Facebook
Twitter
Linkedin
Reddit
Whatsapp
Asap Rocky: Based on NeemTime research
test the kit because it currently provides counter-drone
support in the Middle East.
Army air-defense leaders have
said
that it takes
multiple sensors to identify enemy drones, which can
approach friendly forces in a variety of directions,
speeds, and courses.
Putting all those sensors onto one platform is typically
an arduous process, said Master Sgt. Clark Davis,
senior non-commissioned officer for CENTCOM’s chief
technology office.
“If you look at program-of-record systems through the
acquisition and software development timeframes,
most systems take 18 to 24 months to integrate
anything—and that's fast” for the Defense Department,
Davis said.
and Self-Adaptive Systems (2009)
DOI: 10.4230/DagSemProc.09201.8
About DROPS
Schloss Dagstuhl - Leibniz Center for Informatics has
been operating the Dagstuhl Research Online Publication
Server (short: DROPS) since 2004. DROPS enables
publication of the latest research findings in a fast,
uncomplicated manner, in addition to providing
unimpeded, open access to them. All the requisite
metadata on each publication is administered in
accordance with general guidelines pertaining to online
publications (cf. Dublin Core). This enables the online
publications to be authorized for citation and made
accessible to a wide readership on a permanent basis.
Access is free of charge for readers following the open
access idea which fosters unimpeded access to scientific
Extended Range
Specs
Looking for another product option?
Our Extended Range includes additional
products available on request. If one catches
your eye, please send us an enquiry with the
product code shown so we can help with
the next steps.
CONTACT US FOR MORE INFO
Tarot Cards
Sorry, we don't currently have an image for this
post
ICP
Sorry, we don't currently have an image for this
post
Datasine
***
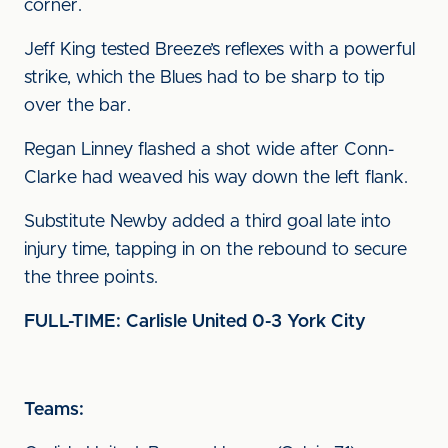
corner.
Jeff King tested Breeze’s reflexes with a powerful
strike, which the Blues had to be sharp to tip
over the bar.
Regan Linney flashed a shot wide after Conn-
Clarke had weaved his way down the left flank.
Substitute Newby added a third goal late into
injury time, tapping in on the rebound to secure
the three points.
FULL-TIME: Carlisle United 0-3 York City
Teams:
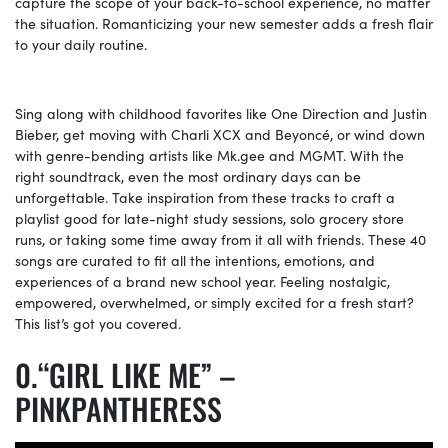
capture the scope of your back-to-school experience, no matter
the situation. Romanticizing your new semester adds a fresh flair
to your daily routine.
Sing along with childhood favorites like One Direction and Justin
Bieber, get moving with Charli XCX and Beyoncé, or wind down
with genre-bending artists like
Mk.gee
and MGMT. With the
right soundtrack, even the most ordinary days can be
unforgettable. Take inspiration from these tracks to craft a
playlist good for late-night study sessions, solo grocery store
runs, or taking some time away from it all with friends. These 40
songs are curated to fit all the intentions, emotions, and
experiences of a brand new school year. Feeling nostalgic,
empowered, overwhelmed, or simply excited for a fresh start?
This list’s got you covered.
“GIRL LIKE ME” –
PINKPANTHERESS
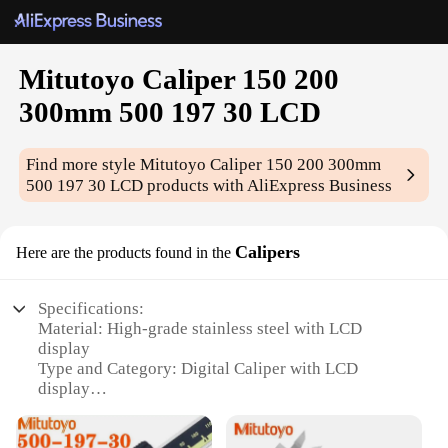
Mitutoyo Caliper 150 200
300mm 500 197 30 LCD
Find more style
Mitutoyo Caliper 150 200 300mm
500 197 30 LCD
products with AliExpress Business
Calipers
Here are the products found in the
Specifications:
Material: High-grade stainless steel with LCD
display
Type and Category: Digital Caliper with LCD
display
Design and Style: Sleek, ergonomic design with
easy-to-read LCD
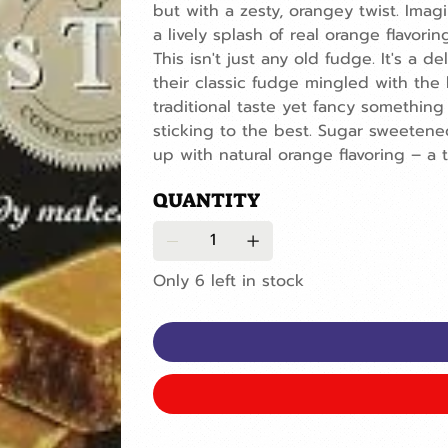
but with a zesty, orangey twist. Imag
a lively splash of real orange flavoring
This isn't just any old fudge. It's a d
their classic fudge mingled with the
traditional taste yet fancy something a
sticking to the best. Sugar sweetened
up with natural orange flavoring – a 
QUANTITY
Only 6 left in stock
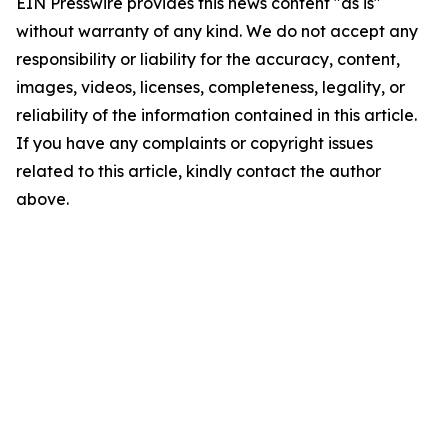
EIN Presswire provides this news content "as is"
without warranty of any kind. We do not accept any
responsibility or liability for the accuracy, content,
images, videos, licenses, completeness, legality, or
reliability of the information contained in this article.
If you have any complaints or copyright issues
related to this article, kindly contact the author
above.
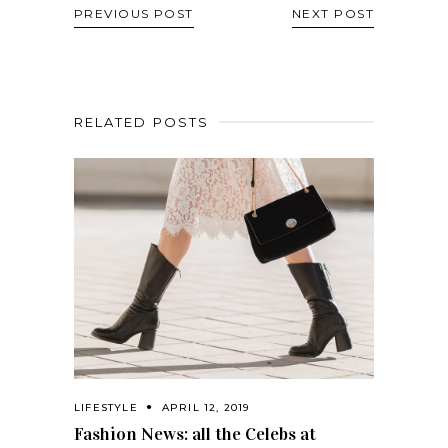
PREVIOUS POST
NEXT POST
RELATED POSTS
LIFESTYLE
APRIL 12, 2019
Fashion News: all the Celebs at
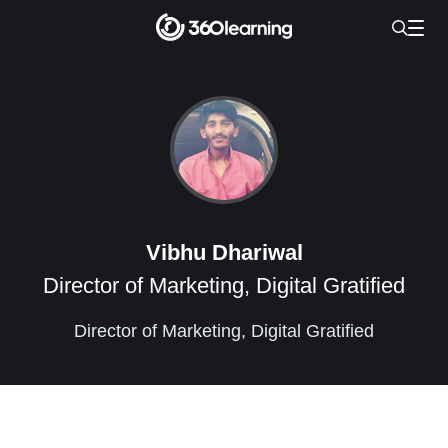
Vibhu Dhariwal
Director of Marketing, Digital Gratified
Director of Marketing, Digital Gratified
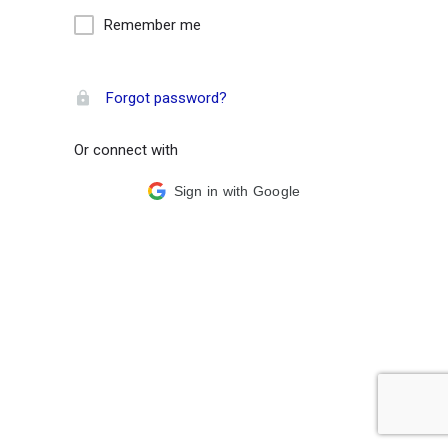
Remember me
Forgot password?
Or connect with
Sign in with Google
***
Your objective:
A line qualifies when it holds the word "open"; report all qualifying lines from the records above.

Result:
unimpeded, open access to them. All the requisite
Access is free of charge for readers following the open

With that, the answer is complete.